:: Supplied records ::

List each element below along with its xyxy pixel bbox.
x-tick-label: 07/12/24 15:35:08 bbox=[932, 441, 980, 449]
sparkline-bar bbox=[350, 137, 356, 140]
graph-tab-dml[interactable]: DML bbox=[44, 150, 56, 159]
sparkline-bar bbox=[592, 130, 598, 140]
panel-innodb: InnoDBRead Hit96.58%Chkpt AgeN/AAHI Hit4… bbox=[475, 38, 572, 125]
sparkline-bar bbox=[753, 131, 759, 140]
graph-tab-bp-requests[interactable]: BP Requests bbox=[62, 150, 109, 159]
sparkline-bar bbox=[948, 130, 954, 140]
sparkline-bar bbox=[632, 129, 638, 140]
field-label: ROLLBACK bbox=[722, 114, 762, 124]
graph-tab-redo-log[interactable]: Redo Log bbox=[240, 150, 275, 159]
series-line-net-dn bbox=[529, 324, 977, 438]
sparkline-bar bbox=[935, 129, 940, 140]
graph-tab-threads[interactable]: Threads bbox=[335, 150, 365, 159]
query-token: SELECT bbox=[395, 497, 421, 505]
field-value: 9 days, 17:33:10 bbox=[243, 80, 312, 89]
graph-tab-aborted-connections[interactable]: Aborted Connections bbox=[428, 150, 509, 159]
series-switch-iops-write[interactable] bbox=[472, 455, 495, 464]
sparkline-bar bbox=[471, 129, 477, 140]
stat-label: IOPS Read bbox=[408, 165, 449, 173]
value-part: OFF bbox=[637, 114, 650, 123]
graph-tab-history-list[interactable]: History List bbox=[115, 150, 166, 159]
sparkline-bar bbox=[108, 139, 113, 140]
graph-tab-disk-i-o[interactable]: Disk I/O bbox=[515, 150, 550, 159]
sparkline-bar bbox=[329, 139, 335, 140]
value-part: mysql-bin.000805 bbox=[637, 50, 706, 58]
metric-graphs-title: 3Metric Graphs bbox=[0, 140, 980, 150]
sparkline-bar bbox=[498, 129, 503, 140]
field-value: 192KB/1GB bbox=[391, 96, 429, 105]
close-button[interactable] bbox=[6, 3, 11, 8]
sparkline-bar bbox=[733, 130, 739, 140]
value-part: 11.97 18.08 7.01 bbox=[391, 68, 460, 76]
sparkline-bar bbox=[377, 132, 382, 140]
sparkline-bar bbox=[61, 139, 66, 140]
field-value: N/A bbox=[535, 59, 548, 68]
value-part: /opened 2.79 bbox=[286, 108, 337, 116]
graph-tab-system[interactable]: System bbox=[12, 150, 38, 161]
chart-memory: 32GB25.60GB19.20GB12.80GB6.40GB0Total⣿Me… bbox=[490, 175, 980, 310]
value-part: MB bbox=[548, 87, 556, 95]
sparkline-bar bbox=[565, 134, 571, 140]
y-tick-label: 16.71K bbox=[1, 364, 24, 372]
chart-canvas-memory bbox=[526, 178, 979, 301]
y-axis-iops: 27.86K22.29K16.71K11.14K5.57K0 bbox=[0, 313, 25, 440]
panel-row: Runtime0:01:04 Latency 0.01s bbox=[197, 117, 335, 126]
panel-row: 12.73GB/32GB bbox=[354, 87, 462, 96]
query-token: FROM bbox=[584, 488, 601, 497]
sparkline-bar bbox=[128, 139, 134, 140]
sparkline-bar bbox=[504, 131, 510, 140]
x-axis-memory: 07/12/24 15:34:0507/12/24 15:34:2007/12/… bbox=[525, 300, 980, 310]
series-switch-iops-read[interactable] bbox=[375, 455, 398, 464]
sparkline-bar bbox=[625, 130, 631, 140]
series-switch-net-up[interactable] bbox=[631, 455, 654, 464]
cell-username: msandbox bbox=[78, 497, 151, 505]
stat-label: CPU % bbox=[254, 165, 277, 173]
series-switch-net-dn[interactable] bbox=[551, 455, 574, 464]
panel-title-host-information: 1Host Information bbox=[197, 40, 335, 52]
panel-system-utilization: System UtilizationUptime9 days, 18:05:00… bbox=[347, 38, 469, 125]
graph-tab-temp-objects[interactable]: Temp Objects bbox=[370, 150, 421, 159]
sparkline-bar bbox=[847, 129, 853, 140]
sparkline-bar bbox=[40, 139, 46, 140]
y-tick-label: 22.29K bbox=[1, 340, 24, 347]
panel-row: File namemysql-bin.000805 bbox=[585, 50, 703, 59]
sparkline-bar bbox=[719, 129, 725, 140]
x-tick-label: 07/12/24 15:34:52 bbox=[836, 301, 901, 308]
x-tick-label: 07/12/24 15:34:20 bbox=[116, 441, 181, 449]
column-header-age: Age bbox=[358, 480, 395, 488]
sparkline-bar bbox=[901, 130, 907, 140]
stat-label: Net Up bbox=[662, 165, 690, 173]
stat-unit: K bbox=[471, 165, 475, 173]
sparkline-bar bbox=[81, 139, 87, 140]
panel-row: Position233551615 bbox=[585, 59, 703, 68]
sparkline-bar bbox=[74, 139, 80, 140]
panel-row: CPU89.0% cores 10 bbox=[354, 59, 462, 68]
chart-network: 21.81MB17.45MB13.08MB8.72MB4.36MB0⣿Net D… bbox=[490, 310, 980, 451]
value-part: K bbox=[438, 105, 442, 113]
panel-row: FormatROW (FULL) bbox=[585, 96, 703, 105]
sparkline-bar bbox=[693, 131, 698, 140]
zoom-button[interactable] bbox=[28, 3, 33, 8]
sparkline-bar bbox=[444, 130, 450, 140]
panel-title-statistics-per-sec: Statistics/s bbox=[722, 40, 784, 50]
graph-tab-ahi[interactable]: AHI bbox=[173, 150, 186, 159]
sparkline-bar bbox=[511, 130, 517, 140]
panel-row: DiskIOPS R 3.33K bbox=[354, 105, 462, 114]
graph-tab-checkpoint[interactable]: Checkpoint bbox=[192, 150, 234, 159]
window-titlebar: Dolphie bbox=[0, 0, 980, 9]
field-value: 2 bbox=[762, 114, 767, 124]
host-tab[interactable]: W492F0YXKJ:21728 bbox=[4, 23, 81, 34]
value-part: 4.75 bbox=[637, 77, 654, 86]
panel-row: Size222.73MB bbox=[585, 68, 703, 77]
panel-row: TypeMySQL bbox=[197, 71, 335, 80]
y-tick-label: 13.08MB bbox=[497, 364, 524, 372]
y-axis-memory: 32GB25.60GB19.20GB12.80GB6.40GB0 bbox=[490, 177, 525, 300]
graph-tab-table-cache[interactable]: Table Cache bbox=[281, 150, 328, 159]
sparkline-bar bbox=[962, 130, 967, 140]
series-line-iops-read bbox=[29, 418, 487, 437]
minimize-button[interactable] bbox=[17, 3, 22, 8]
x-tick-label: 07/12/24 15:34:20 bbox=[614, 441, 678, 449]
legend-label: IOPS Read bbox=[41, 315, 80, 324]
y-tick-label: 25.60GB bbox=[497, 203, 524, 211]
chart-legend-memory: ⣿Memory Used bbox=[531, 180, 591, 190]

:::

Brief: Retype all of the entries. Keep each one exactly as written.

Written answer:
List each element below along with its xyxy pixel bbox.
x-tick-label: 07/12/24 15:35:08 bbox=[932, 441, 980, 449]
sparkline-bar bbox=[350, 137, 356, 140]
graph-tab-dml[interactable]: DML bbox=[44, 150, 56, 159]
sparkline-bar bbox=[592, 130, 598, 140]
panel-innodb: InnoDBRead Hit96.58%Chkpt AgeN/AAHI Hit4… bbox=[475, 38, 572, 125]
sparkline-bar bbox=[753, 131, 759, 140]
graph-tab-bp-requests[interactable]: BP Requests bbox=[62, 150, 109, 159]
sparkline-bar bbox=[948, 130, 954, 140]
sparkline-bar bbox=[632, 129, 638, 140]
field-label: ROLLBACK bbox=[722, 114, 762, 124]
graph-tab-redo-log[interactable]: Redo Log bbox=[240, 150, 275, 159]
series-line-net-dn bbox=[529, 324, 977, 438]
sparkline-bar bbox=[935, 129, 940, 140]
graph-tab-threads[interactable]: Threads bbox=[335, 150, 365, 159]
query-token: SELECT bbox=[395, 497, 421, 505]
field-value: 9 days, 17:33:10 bbox=[243, 80, 312, 89]
graph-tab-aborted-connections[interactable]: Aborted Connections bbox=[428, 150, 509, 159]
series-switch-iops-write[interactable] bbox=[472, 455, 495, 464]
sparkline-bar bbox=[471, 129, 477, 140]
stat-label: IOPS Read bbox=[408, 165, 449, 173]
value-part: OFF bbox=[637, 114, 650, 123]
graph-tab-history-list[interactable]: History List bbox=[115, 150, 166, 159]
sparkline-bar bbox=[108, 139, 113, 140]
graph-tab-disk-i-o[interactable]: Disk I/O bbox=[515, 150, 550, 159]
sparkline-bar bbox=[329, 139, 335, 140]
value-part: mysql-bin.000805 bbox=[637, 50, 706, 58]
metric-graphs-title: 3Metric Graphs bbox=[0, 140, 980, 150]
sparkline-bar bbox=[498, 129, 503, 140]
field-value: 192KB/1GB bbox=[391, 96, 429, 105]
close-button[interactable] bbox=[6, 3, 11, 8]
sparkline-bar bbox=[733, 130, 739, 140]
value-part: 11.97 18.08 7.01 bbox=[391, 68, 460, 76]
sparkline-bar bbox=[377, 132, 382, 140]
sparkline-bar bbox=[61, 139, 66, 140]
field-value: N/A bbox=[535, 59, 548, 68]
value-part: /opened 2.79 bbox=[286, 108, 337, 116]
graph-tab-system[interactable]: System bbox=[12, 150, 38, 161]
chart-memory: 32GB25.60GB19.20GB12.80GB6.40GB0Total⣿Me… bbox=[490, 175, 980, 310]
value-part: MB bbox=[548, 87, 556, 95]
sparkline-bar bbox=[565, 134, 571, 140]
y-tick-label: 16.71K bbox=[1, 364, 24, 372]
chart-canvas-memory bbox=[526, 178, 979, 301]
y-axis-iops: 27.86K22.29K16.71K11.14K5.57K0 bbox=[0, 313, 25, 440]
panel-row: Runtime0:01:04 Latency 0.01s bbox=[197, 117, 335, 126]
panel-row: 12.73GB/32GB bbox=[354, 87, 462, 96]
query-token: FROM bbox=[584, 488, 601, 497]
sparkline-bar bbox=[128, 139, 134, 140]
sparkline-bar bbox=[504, 131, 510, 140]
x-axis-memory: 07/12/24 15:34:0507/12/24 15:34:2007/12/… bbox=[525, 300, 980, 310]
series-switch-iops-read[interactable] bbox=[375, 455, 398, 464]
sparkline-bar bbox=[625, 130, 631, 140]
series-switch-net-up[interactable] bbox=[631, 455, 654, 464]
cell-username: msandbox bbox=[78, 497, 151, 505]
stat-label: CPU % bbox=[254, 165, 277, 173]
series-switch-net-dn[interactable] bbox=[551, 455, 574, 464]
panel-title-host-information: 1Host Information bbox=[197, 40, 335, 52]
panel-system-utilization: System UtilizationUptime9 days, 18:05:00… bbox=[347, 38, 469, 125]
graph-tab-temp-objects[interactable]: Temp Objects bbox=[370, 150, 421, 159]
sparkline-bar bbox=[847, 129, 853, 140]
sparkline-bar bbox=[40, 139, 46, 140]
y-tick-label: 22.29K bbox=[1, 340, 24, 347]
panel-row: File namemysql-bin.000805 bbox=[585, 50, 703, 59]
sparkline-bar bbox=[719, 129, 725, 140]
x-tick-label: 07/12/24 15:34:52 bbox=[836, 301, 901, 308]
x-tick-label: 07/12/24 15:34:20 bbox=[116, 441, 181, 449]
column-header-age: Age bbox=[358, 480, 395, 488]
sparkline-bar bbox=[901, 130, 907, 140]
stat-label: Net Up bbox=[662, 165, 690, 173]
stat-unit: K bbox=[471, 165, 475, 173]
sparkline-bar bbox=[81, 139, 87, 140]
panel-row: Position233551615 bbox=[585, 59, 703, 68]
sparkline-bar bbox=[74, 139, 80, 140]
panel-row: CPU89.0% cores 10 bbox=[354, 59, 462, 68]
chart-network: 21.81MB17.45MB13.08MB8.72MB4.36MB0⣿Net D… bbox=[490, 310, 980, 451]
value-part: K bbox=[438, 105, 442, 113]
panel-row: FormatROW (FULL) bbox=[585, 96, 703, 105]
sparkline-bar bbox=[693, 131, 698, 140]
zoom-button[interactable] bbox=[28, 3, 33, 8]
sparkline-bar bbox=[444, 130, 450, 140]
panel-title-statistics-per-sec: Statistics/s bbox=[722, 40, 784, 50]
graph-tab-ahi[interactable]: AHI bbox=[173, 150, 186, 159]
sparkline-bar bbox=[511, 130, 517, 140]
panel-row: DiskIOPS R 3.33K bbox=[354, 105, 462, 114]
graph-tab-checkpoint[interactable]: Checkpoint bbox=[192, 150, 234, 159]
window-titlebar: Dolphie bbox=[0, 0, 980, 9]
field-value: 2 bbox=[762, 114, 767, 124]
host-tab[interactable]: W492F0YXKJ:21728 bbox=[4, 23, 81, 34]
value-part: 4.75 bbox=[637, 77, 654, 86]
panel-row: Size222.73MB bbox=[585, 68, 703, 77]
panel-row: TypeMySQL bbox=[197, 71, 335, 80]
y-tick-label: 13.08MB bbox=[497, 364, 524, 372]
y-axis-memory: 32GB25.60GB19.20GB12.80GB6.40GB0 bbox=[490, 177, 525, 300]
graph-tab-table-cache[interactable]: Table Cache bbox=[281, 150, 328, 159]
sparkline-bar bbox=[962, 130, 967, 140]
series-line-iops-read bbox=[29, 418, 487, 437]
minimize-button[interactable] bbox=[17, 3, 22, 8]
x-tick-label: 07/12/24 15:34:20 bbox=[614, 441, 678, 449]
legend-label: IOPS Read bbox=[41, 315, 80, 324]
y-tick-label: 25.60GB bbox=[497, 203, 524, 211]
chart-legend-memory: ⣿Memory Used bbox=[531, 180, 591, 190]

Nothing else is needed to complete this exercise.